* **PROBLEM STATEMENT**
Return all records exactly. Nothing may be added.

[[ DATA PROVIDED, beginning ]]

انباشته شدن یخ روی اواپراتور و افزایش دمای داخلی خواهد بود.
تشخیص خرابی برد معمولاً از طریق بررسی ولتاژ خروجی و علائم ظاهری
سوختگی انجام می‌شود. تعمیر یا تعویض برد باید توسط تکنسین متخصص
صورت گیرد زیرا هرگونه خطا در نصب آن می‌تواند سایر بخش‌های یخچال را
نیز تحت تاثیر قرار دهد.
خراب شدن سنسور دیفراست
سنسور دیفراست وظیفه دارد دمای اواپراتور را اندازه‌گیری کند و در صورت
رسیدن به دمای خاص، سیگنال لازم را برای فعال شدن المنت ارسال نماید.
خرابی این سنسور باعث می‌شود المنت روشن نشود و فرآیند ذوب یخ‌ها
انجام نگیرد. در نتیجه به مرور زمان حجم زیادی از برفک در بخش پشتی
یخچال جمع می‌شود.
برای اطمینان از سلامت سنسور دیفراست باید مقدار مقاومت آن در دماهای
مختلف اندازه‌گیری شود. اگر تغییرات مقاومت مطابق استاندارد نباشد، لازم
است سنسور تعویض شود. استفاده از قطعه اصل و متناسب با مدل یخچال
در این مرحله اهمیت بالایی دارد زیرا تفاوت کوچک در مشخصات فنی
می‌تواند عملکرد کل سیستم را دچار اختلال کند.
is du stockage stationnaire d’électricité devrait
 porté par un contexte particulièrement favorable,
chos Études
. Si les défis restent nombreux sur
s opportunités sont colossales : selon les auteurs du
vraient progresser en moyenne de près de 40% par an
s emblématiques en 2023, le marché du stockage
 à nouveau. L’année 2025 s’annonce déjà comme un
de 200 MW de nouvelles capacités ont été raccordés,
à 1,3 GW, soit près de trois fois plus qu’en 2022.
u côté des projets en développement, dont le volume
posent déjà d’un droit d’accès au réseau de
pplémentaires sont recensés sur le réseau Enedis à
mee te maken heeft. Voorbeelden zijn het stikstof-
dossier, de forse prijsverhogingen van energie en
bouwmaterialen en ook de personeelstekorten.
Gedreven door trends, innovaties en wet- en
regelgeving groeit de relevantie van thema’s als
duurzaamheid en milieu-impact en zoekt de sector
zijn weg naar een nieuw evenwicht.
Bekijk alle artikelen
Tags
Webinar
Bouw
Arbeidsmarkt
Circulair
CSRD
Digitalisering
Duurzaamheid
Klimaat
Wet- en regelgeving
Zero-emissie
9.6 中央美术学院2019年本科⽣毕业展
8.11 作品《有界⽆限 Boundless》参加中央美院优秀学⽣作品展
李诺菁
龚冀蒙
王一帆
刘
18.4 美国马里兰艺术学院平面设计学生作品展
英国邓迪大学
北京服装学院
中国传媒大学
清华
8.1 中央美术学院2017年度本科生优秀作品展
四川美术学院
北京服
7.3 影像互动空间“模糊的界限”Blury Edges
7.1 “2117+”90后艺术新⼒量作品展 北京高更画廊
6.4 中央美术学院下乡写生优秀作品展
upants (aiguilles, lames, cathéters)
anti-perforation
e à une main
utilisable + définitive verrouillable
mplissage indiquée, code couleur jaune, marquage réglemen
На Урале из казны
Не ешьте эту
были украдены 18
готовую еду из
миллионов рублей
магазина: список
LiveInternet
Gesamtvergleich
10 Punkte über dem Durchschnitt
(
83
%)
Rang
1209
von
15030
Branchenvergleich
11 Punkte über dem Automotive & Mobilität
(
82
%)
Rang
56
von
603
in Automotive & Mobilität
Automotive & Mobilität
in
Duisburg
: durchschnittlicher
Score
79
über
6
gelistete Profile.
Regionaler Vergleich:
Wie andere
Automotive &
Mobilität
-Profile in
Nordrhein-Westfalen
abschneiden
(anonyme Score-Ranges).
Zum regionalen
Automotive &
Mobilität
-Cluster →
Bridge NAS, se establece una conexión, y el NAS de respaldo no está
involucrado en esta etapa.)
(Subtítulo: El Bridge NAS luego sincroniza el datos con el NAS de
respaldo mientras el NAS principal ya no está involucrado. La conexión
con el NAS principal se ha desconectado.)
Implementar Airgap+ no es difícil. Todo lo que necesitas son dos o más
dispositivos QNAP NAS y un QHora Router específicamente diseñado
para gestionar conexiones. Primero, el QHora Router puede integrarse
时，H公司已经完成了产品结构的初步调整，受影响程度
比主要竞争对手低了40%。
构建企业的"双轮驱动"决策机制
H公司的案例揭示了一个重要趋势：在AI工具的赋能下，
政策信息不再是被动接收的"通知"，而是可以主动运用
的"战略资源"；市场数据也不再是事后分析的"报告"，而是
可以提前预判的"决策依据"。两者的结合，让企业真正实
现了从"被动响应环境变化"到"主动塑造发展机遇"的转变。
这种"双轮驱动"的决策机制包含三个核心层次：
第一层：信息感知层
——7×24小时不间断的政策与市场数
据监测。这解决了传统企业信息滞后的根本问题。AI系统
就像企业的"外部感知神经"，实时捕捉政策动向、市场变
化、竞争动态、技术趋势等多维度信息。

[[ DATA PROVIDED, end ]]

* **ANSWER**
انباشته شدن یخ روی اواپراتور و افزایش دمای داخلی خواهد بود.
تشخیص خرابی برد معمولاً از طریق بررسی ولتاژ خروجی و علائم ظاهری
سوختگی انجام می‌شود. تعمیر یا تعویض برد باید توسط تکنسین متخصص
صورت گیرد زیرا هرگونه خطا در نصب آن می‌تواند سایر بخش‌های یخچال را
نیز تحت تاثیر قرار دهد.
خراب شدن سنسور دیفراست
سنسور دیفراست وظیفه دارد دمای اواپراتور را اندازه‌گیری کند و در صورت
رسیدن به دمای خاص، سیگنال لازم را برای فعال شدن المنت ارسال نماید.
خرابی این سنسور باعث می‌شود المنت روشن نشود و فرآیند ذوب یخ‌ها
انجام نگیرد. در نتیجه به مرور زمان حجم زیادی از برفک در بخش پشتی
یخچال جمع می‌شود.
برای اطمینان از سلامت سنسور دیفراست باید مقدار مقاومت آن در دماهای
مختلف اندازه‌گیری شود. اگر تغییرات مقاومت مطابق استاندارد نباشد، لازم
است سنسور تعویض شود. استفاده از قطعه اصل و متناسب با مدل یخچال
در این مرحله اهمیت بالایی دارد زیرا تفاوت کوچک در مشخصات فنی
می‌تواند عملکرد کل سیستم را دچار اختلال کند.
is du stockage stationnaire d’électricité devrait
 porté par un contexte particulièrement favorable,
chos Études
. Si les défis restent nombreux sur
s opportunités sont colossales : selon les auteurs du
vraient progresser en moyenne de près de 40% par an
s emblématiques en 2023, le marché du stockage
 à nouveau. L’année 2025 s’annonce déjà comme un
de 200 MW de nouvelles capacités ont été raccordés,
à 1,3 GW, soit près de trois fois plus qu’en 2022.
u côté des projets en développement, dont le volume
posent déjà d’un droit d’accès au réseau de
pplémentaires sont recensés sur le réseau Enedis à
mee te maken heeft. Voorbeelden zijn het stikstof-
dossier, de forse prijsverhogingen van energie en
bouwmaterialen en ook de personeelstekorten.
Gedreven door trends, innovaties en wet- en
regelgeving groeit de relevantie van thema’s als
duurzaamheid en milieu-impact en zoekt de sector
zijn weg naar een nieuw evenwicht.
Bekijk alle artikelen
Tags
Webinar
Bouw
Arbeidsmarkt
Circulair
CSRD
Digitalisering
Duurzaamheid
Klimaat
Wet- en regelgeving
Zero-emissie
9.6 中央美术学院2019年本科⽣毕业展
8.11 作品《有界⽆限 Boundless》参加中央美院优秀学⽣作品展
李诺菁
龚冀蒙
王一帆
刘
18.4 美国马里兰艺术学院平面设计学生作品展
英国邓迪大学
北京服装学院
中国传媒大学
清华
8.1 中央美术学院2017年度本科生优秀作品展
四川美术学院
北京服
7.3 影像互动空间“模糊的界限”Blury Edges
7.1 “2117+”90后艺术新⼒量作品展 北京高更画廊
6.4 中央美术学院下乡写生优秀作品展
upants (aiguilles, lames, cathéters)
anti-perforation
e à une main
utilisable + définitive verrouillable
mplissage indiquée, code couleur jaune, marquage réglemen
На Урале из казны
Не ешьте эту
были украдены 18
готовую еду из
миллионов рублей
магазина: список
LiveInternet
Gesamtvergleich
10 Punkte über dem Durchschnitt
(
83
%)
Rang
1209
von
15030
Branchenvergleich
11 Punkte über dem Automotive & Mobilität
(
82
%)
Rang
56
von
603
in Automotive & Mobilität
Automotive & Mobilität
in
Duisburg
: durchschnittlicher
Score
79
über
6
gelistete Profile.
Regionaler Vergleich:
Wie andere
Automotive &
Mobilität
-Profile in
Nordrhein-Westfalen
abschneiden
(anonyme Score-Ranges).
Zum regionalen
Automotive &
Mobilität
-Cluster →
Bridge NAS, se establece una conexión, y el NAS de respaldo no está
involucrado en esta etapa.)
(Subtítulo: El Bridge NAS luego sincroniza el datos con el NAS de
respaldo mientras el NAS principal ya no está involucrado. La conexión
con el NAS principal se ha desconectado.)
Implementar Airgap+ no es difícil. Todo lo que necesitas son dos o más
dispositivos QNAP NAS y un QHora Router específicamente diseñado
para gestionar conexiones. Primero, el QHora Router puede integrarse
时，H公司已经完成了产品结构的初步调整，受影响程度
比主要竞争对手低了40%。
构建企业的"双轮驱动"决策机制
H公司的案例揭示了一个重要趋势：在AI工具的赋能下，
政策信息不再是被动接收的"通知"，而是可以主动运用
的"战略资源"；市场数据也不再是事后分析的"报告"，而是
可以提前预判的"决策依据"。两者的结合，让企业真正实
现了从"被动响应环境变化"到"主动塑造发展机遇"的转变。
这种"双轮驱动"的决策机制包含三个核心层次：
第一层：信息感知层
——7×24小时不间断的政策与市场数
据监测。这解决了传统企业信息滞后的根本问题。AI系统
就像企业的"外部感知神经"，实时捕捉政策动向、市场变
化、竞争动态、技术趋势等多维度信息。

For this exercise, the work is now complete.